Exercise
Beneath this task are records; count the lines among them that contain the word "like" and answer with the number only.

Exercise material
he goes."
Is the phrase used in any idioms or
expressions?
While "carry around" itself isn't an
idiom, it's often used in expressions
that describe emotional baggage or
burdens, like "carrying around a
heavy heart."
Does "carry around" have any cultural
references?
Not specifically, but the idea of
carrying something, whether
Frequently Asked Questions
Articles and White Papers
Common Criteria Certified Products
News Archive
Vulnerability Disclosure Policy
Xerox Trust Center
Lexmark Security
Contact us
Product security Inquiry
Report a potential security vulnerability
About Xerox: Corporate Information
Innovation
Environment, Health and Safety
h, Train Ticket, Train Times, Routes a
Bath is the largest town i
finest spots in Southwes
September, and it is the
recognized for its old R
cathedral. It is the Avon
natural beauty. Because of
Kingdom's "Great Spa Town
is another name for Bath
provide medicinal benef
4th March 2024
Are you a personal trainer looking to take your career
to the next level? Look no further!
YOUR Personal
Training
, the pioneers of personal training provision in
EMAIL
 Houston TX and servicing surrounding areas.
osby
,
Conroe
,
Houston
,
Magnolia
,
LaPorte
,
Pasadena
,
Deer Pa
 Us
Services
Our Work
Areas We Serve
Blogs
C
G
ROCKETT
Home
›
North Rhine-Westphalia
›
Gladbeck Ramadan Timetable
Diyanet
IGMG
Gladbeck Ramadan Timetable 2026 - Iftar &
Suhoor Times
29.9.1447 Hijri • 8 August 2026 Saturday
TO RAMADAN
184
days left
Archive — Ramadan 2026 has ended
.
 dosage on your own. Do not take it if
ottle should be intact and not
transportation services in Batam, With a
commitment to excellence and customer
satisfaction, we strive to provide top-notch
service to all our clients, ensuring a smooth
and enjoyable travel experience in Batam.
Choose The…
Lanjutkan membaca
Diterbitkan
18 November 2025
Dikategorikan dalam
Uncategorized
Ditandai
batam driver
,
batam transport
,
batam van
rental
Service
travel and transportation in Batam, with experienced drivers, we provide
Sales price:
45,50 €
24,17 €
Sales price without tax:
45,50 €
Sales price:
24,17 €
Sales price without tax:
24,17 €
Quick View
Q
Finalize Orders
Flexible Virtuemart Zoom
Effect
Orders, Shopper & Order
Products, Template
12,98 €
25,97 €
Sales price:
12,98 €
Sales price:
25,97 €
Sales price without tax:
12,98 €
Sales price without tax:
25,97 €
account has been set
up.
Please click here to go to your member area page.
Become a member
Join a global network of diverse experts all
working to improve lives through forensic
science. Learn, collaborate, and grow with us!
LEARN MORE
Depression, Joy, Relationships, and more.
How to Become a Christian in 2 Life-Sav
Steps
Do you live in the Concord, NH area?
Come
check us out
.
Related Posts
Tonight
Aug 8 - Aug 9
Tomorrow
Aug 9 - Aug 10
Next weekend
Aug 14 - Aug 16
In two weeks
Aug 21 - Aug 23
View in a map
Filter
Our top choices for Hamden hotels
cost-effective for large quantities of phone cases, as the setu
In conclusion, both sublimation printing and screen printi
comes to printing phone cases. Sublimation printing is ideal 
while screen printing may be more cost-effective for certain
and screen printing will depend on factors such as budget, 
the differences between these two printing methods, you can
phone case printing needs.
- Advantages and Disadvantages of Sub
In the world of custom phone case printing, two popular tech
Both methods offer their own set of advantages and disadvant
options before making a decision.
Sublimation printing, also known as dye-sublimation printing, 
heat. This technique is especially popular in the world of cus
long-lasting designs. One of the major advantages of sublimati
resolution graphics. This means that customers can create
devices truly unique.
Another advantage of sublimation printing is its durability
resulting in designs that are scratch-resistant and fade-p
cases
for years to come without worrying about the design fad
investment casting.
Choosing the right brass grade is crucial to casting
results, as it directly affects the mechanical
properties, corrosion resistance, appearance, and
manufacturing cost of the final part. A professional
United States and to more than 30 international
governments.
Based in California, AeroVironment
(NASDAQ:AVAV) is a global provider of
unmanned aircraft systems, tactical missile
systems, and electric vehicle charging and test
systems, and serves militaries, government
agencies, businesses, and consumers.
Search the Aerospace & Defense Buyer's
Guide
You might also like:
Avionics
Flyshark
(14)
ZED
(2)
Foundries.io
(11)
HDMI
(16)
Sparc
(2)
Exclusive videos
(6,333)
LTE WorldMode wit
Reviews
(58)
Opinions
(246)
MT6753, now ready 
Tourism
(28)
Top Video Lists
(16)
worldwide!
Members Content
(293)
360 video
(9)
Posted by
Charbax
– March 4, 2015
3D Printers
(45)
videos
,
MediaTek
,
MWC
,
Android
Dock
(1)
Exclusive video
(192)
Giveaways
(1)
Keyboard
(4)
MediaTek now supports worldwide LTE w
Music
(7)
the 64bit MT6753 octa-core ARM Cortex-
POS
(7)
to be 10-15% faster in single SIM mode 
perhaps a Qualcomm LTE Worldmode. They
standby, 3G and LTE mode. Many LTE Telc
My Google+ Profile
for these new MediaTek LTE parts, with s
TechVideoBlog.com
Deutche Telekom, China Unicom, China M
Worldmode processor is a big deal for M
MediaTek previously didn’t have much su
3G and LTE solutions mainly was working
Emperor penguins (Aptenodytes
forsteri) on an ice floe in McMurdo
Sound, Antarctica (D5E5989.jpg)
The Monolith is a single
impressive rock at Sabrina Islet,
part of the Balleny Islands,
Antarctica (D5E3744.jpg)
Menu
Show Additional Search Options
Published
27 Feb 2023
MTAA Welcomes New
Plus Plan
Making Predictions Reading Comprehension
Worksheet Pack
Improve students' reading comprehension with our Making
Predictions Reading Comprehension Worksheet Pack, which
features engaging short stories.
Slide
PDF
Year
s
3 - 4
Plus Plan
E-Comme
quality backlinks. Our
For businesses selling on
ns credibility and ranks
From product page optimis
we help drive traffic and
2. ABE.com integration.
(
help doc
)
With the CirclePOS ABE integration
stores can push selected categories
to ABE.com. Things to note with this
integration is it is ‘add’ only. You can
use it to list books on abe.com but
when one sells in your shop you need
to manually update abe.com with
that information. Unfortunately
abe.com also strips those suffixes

Response box
2